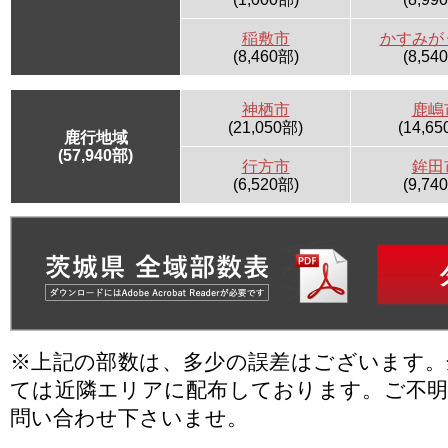
稲敷市
かすみが
(8,460部)
(8,54
神栖市
鹿嶋
(21,050部)
(14,65
鹿行地域
(57,940部)
行方市
鉾田
(6,520部)
(9,74
※上記の部数は、多少の誤差はございます
ては近隣エリアに配布しております。ご不
問い合わせ下さいませ。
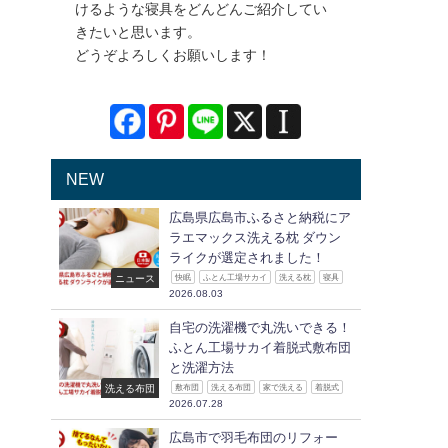
けるような寝具をどんどんご紹介してい
きたいと思います。
どうぞよろしくお願いします！
く
NEW
広島県広島市ふるさと納税にア
ラエマックス洗える枕 ダウン
ライクが選定されました！
ニュース
快眠
ふとん工場サカイ
洗える枕
寝具
2026.08.03
自宅の洗濯機で丸洗いできる！
ふとん工場サカイ着脱式敷布団
と洗濯方法
洗える布団
敷布団
洗える布団
家で洗える
着脱式
2026.07.28
広島市で羽毛布団のリフォー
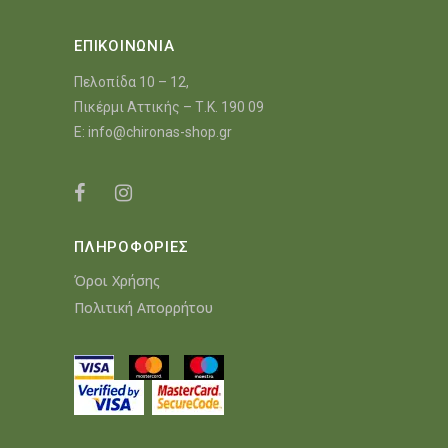
ΕΠΙΚΟΙΝΩΝΙΑ
Πελοπίδα 10 – 12,
Πικέρμι Αττικής – Τ.Κ. 190 09
E:
info@chironas-shop.gr
ΠΛΗΡΟΦΟΡΙΕΣ
Όροι Χρήσης
Πολιτική Απορρήτου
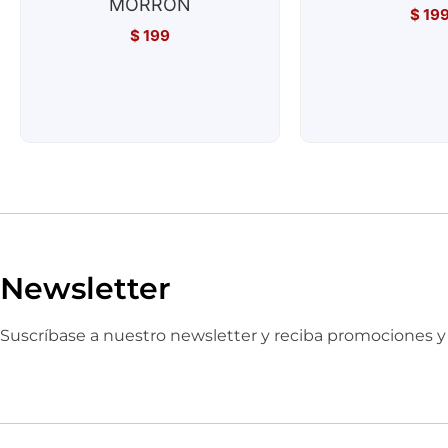
MORRÓN
$
19
$
199
Newsletter
Suscríbase a nuestro newsletter y reciba promociones 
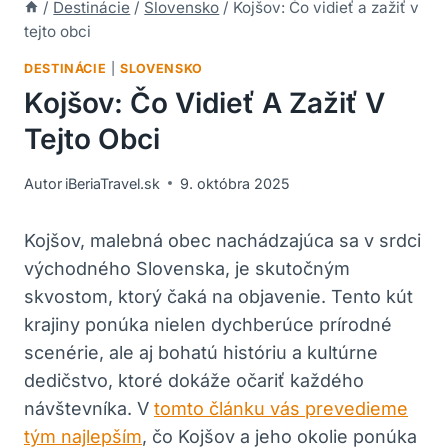
/
Destinácie
/
Slovensko
/
Kojšov: Čo vidieť a zažiť v
tejto obci
DESTINÁCIE
|
SLOVENSKO
Kojšov: Čo Vidieť A Zažiť V
Tejto Obci
Autor
iBeriaTravel.sk
9. októbra 2025
Kojšov, malebná obec nachádzajúca sa v srdci
východného Slovenska, je skutočným
skvostom, ktorý čaká na objavenie. Tento kút
krajiny ponúka nielen dychberúce prírodné
scenérie, ale aj bohatú históriu a kultúrne
dedičstvo, ktoré dokáže očariť každého
návštevníka. V
tomto článku vás prevedieme
tým najlepším
, čo Kojšov a jeho okolie ponúka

|---|

#### [Goal of the exercise]
Please return all lines from the records that hold the word "Kojšov".

#### [Exercise answer]
Kojšov: Čo vidieť a zažiť v
Kojšov: Čo Vidieť A Zažiť V
Kojšov, malebná obec nachádzajúca sa v srdci
, čo Kojšov a jeho okolie ponúka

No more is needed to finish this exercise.